-- Records to use --
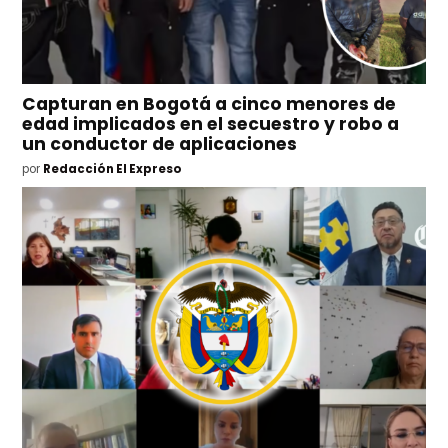
Capturan en Bogotá a cinco menores de
edad implicados en el secuestro y robo a
un conductor de aplicaciones
por
Redacción El Expreso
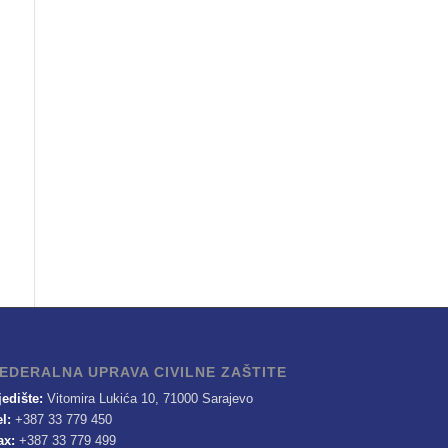
EDERALNA UPRAVA CIVILNE ZAŠTITE
jedište:
Vitomira Lukića 10, 71000 Sarajevo
el:
+387 33 779 450
ax:
+387 33 779 499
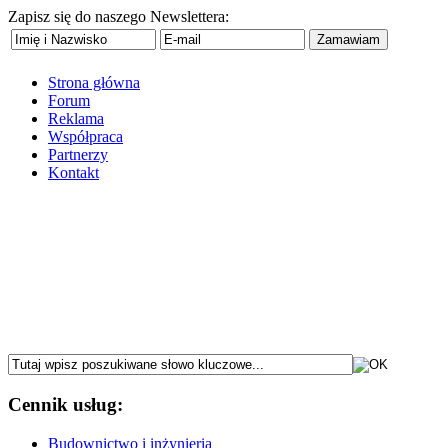
Zapisz się do naszego Newslettera:
Strona główna
Forum
Reklama
Współpraca
Partnerzy
Kontakt
Cennik usług:
Budownictwo i inżynieria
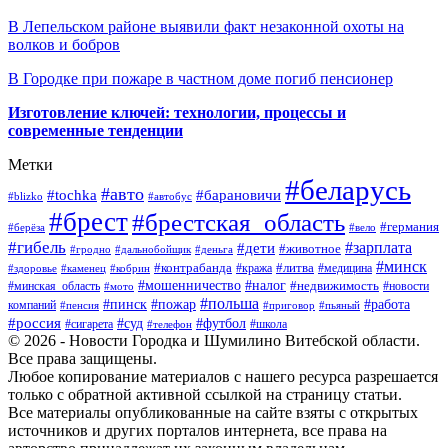
В Лепельском районе выявили факт незаконной охоты на
волков и бобров
В Городке при пожаре в частном доме погиб пенсионер
Изготовление ключей: технологии, процессы и
современные тенденции
Метки
#беларусь
#авто
#барановичи
#tochka
#blizko
#автобус
#брест
#брестская_область
#германия
#берёза
#вело
#гибель
#зарплата
#дети
#животное
#гродно
#дальнобойщик
#деньга
#минск
#контрабанда
#литва
#кража
#медицина
#здоровье
#каменец
#кобрин
#налог
#мошенничество
#недвижимость
#минская_область
#новости
#мото
#польша
#работа
#пинск
#пожар
компаний
#пенсия
#приговор
#пьяный
#россия
#суд
#футбол
#сигарета
#телефон
#школа
© 2026 - Новости Городка и Шумилино Витебской области.
Все права защищены.
Любое копирование материалов с нашего ресурса разрешается
только с обратной активной ссылкой на страницу статьи.
Все материалы опубликованные на сайте взяты с открытых
источников и других порталов интернета, все права на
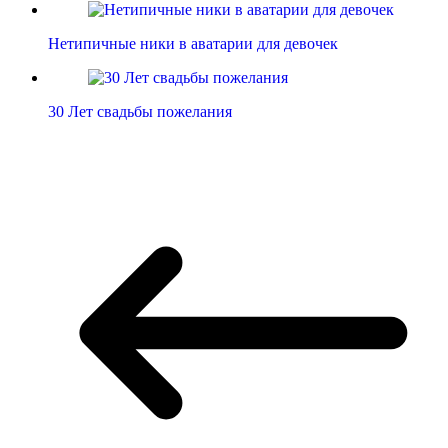
Нетипичные ники в аватарии для девочек
30 Лет свадьбы пожелания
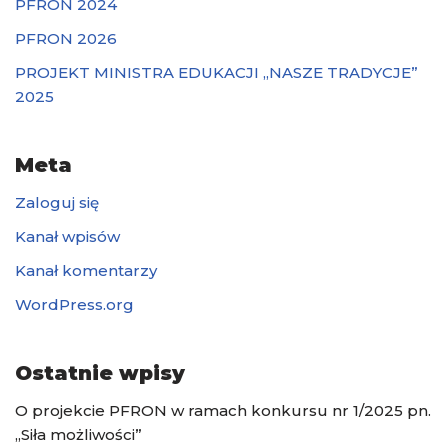
PFRON 2024
PFRON 2026
PROJEKT MINISTRA EDUKACJI „NASZE TRADYCJE”
2025
Meta
Zaloguj się
Kanał wpisów
Kanał komentarzy
WordPress.org
Ostatnie wpisy
O projekcie PFRON w ramach konkursu nr 1/2025 pn.
„Siła możliwości”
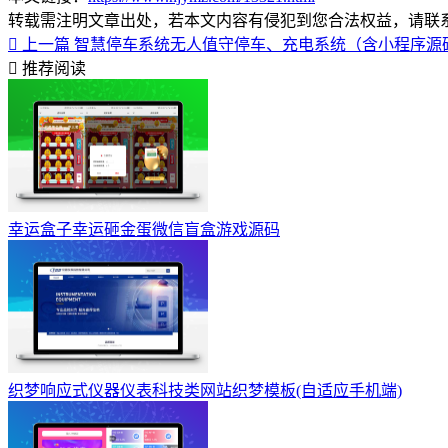
转载需注明文章出处，若本文内容有侵犯到您合法权益，请联
上一篇
智慧停车系统无人值守停车、充电系统（含小程序源
推荐阅读
幸运盒子幸运砸金蛋微信盲盒游戏源码
织梦响应式仪器仪表科技类网站织梦模板(自适应手机端)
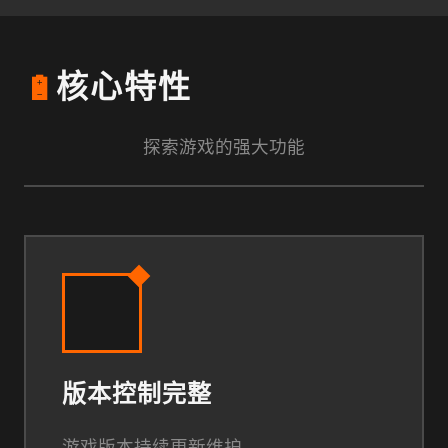
🔋
核心特性
探索游戏的强大功能
版本控制完整
游戏版本持续更新维护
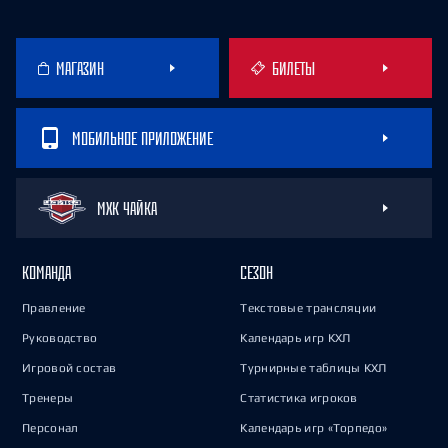
МАГАЗИН
БИЛЕТЫ
МОБИЛЬНОЕ ПРИЛОЖЕНИЕ
МХК ЧАЙКА
КОМАНДА
СЕЗОН
Правление
Текстовые трансляции
Руководство
Календарь игр КХЛ
Игровой состав
Турнирные таблицы КХЛ
Тренеры
Статистика игроков
Персонал
Календарь игр «Торпедо»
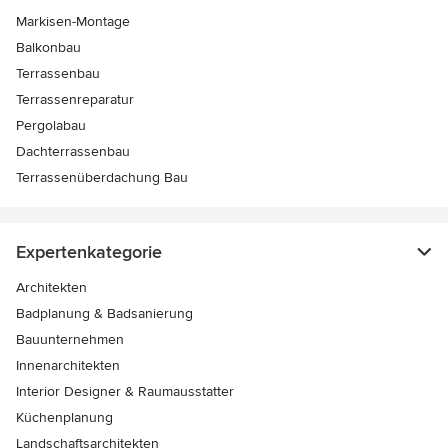
Markisen-Montage
Balkonbau
Terrassenbau
Terrassenreparatur
Pergolabau
Dachterrassenbau
Terrassenüberdachung Bau
Expertenkategorie
Architekten
Badplanung & Badsanierung
Bauunternehmen
Innenarchitekten
Interior Designer & Raumausstatter
Küchenplanung
Landschaftsarchitekten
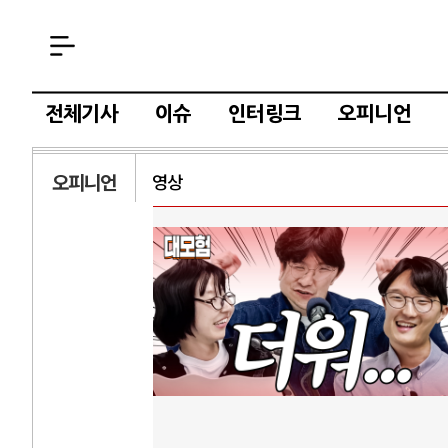
전체기사
이슈
인터링크
오피니언
오피니언
영상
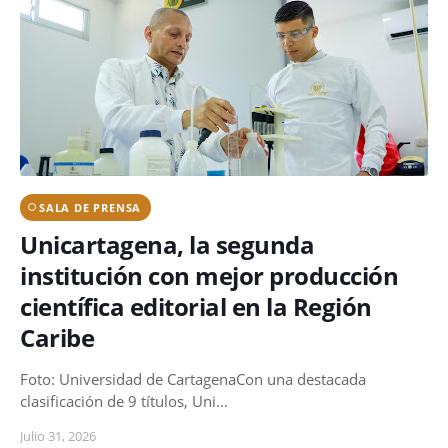
SALA DE PRENSA
Unicartagena, la segunda
institución con mejor producción
científica editorial en la Región
Caribe
Foto: Universidad de CartagenaCon una destacada
clasificación de 9 títulos, Uni…
Julio 31, 2026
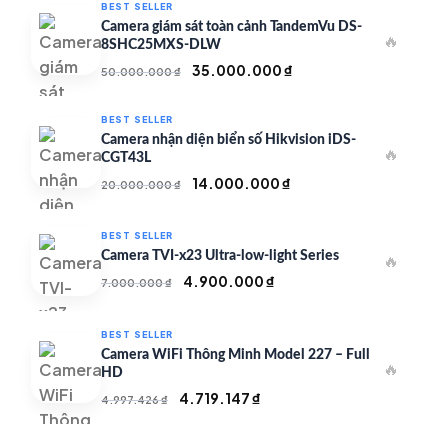
BEST SELLER
Camera giám sát toàn cảnh TandemVu DS-
🔥
8SHC25MXS-DLW
Giá
Giá
35.000.000
₫
50.000.000
₫
gốc
hiện
là:
tại
BEST SELLER
50.000.000 ₫.
là:
Camera nhận diện biển số Hikvision iDS-
🔥
35.000.000 ₫.
CGT43L
Giá
Giá
14.000.000
₫
20.000.000
₫
gốc
hiện
là:
tại
BEST SELLER
20.000.000 ₫.
là:
Camera TVI-x23 Ultra-low-light Series
🔥
14.000.000 ₫.
Giá
Giá
4.900.000
₫
7.000.000
₫
gốc
hiện
là:
tại
BEST SELLER
7.000.000 ₫.
là:
Camera WiFi Thông Minh Model 227 – Full
🔥
4.900.000 ₫.
HD
Giá
Giá
4.719.147
₫
4.997.426
₫
gốc
hiện
là:
tại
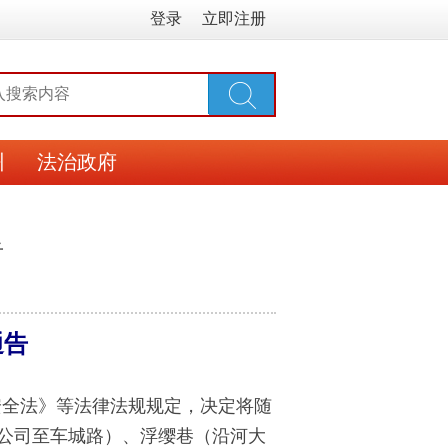
登录
立即注册
州
法治政府
告
通告
安全法》等法律法规规定，决定将随
公司至车城路）、浮缨巷（沿河大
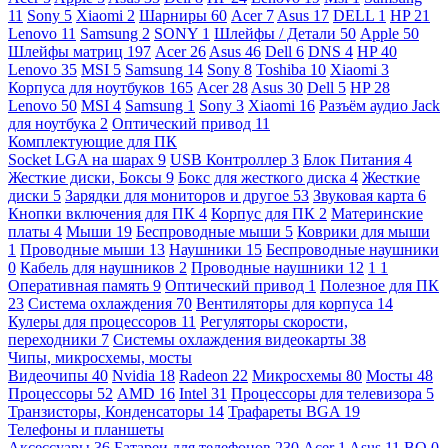
11
Sony
5
Xiaomi
2
Шарниры
60
Acer
7
Asus
17
DELL
1
HP
21
Lenovo
11
Samsung
2
SONY
1
Шлейфы / Детали
50
Apple
50
Шлейфы матриц
197
Acer
26
Asus
46
Dell
6
DNS
4
HP
40
Lenovo
35
MSI
5
Samsung
14
Sony
8
Toshiba
10
Xiaomi
3
Корпуса для ноутбуков
165
Acer
28
Asus
30
Dell
5
HP
28
Lenovo
50
MSI
4
Samsung
1
Sony
3
Xiaomi
16
Разъём аудио Jack
для ноутбука
2
Оптический привод
11
Комплектующие для ПК
Socket LGA на шарах
9
USB Контроллер
3
Блок Питания
4
Жесткие диски, Боксы
9
Бокс для жесткого диска
4
Жесткие
диски
5
Зарядки для мониторов и другое
53
Звуковая карта
6
Кнопки включения для ПК
4
Корпус для ПК
2
Материнские
платы
4
Мыши
19
Беспроводные мыши
5
Коврики для мыши
1
Проводные мыши
13
Наушники
15
Беспроводные наушники
0
Кабель для наушников
2
Проводные наушники
12
1
1
Оперативная память
9
Оптический привод
1
Полезное для ПК
23
Система охлаждения
70
Вентиляторы для корпуса
14
Кулеры для процессоров
11
Регуляторы скорости,
переходники
7
Системы охлаждения видеокарты
38
Чипы, микросхемы, мосты
Видеочипы
40
Nvidia
18
Radeon
22
Микросхемы
80
Мосты
48
Процессоры
52
AMD
16
Intel
31
Процессоры для телевизора
5
Транзисторы, Конденсаторы
14
Трафареты BGA
19
Телефоны и планшеты
Аксессуары
36
Батареи для телефонов
230
Acer
1
Asus
11
BQ
0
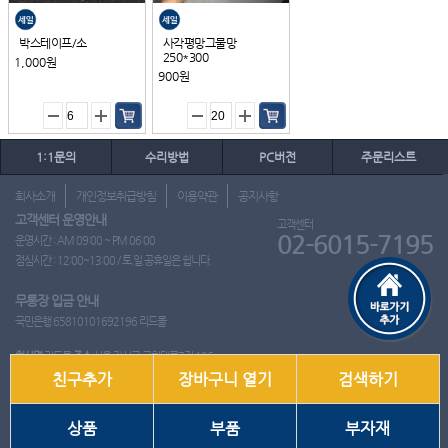
박스테이프/소
사각평망그물망
250*300
1,000원
900원
1:1문의
수리방법
PC버전
주문리스트
회사소개
개인정보취급방침
이용약관
공지사항
고객센터 운영안내
고객센터
02-6015-7195
운영시간 : AM 09:00 ~ PM 06:00
점심시간 : 12:00~13:00 / 토.일.공휴일은 쉽니다.
무통장 입금 안내
국민은행 65810101692196 리드몰
회사명
리드몰
주소
서울 강서구 국회대로7길 126
친구추가
장바구니 열기
검색하기
사업자 등록번호
412-10-97537
대표
이영은
전화
02-6015-7195
팩스
통신판매업신고번호
2018-서울강서-0650호
개인정보관리책임자
이영은
상품
부품
부자재
Copyright ⓒ 2001~2026 리드몰. All Rights Reserved.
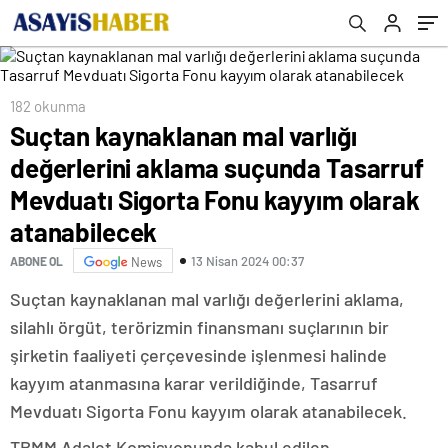
Fonu kayyım olarak atanabilecek
182 okunma
Suçtan kaynaklanan mal varlığı
değerlerini aklama suçunda Tasarruf
Mevduatı Sigorta Fonu kayyım olarak
atanabilecek
13 Nisan 2024 00:37
ABONE OL
News
Suçtan kaynaklanan mal varlığı değerlerini aklama,
silahlı örgüt, terörizmin finansmanı suçlarının bir
şirketin faaliyeti çerçevesinde işlenmesi halinde
kayyım atanmasına karar verildiğinde, Tasarruf
Mevduatı Sigorta Fonu kayyım olarak atanabilecek.
TBMM Adalet Komisyonunda kabul edilen,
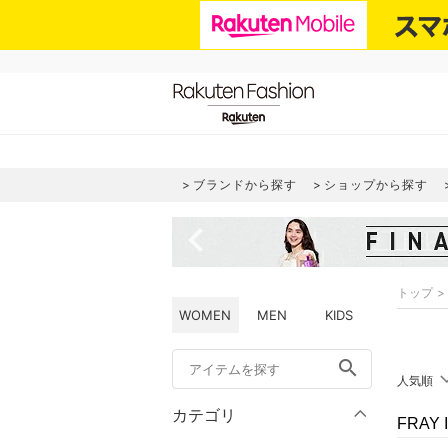
ブランドから探す
ショップから探す
navigate_before
トップ
WOMEN
MEN
KIDS
search
人気順
カテゴリ
FRAY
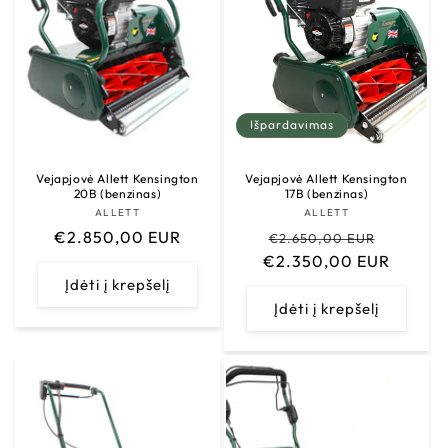
i
j
a
:
Išpardavimas
Vejapjovė Allett Kensington
Vejapjovė Allett Kensington
20B (benzinas)
17B (benzinas)
ALLETT
Tiekėjas:
ALLETT
Tiekėjas:
Įprasta
€2.850,00 EUR
Įprasta
Išparda
€2.650,00 EUR
kaina
€2.350,00 EUR
kaina
kaina
Įdėti į krepšelį
Įdėti į krepšelį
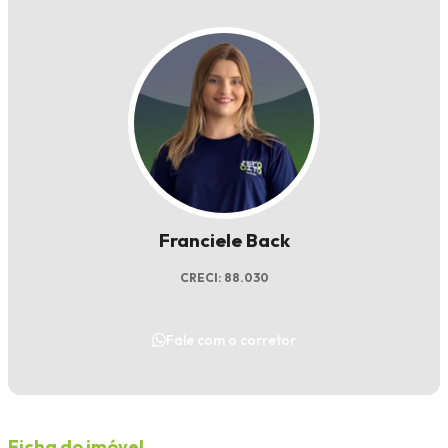
Franciele Back
CRECI: 88.030
Fale com o corretor
Ficha do imóvel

-- Aim of the task --
How many lines in the data contain the string "Процессоры"? Respond with the number only.

-- Solved problem --
2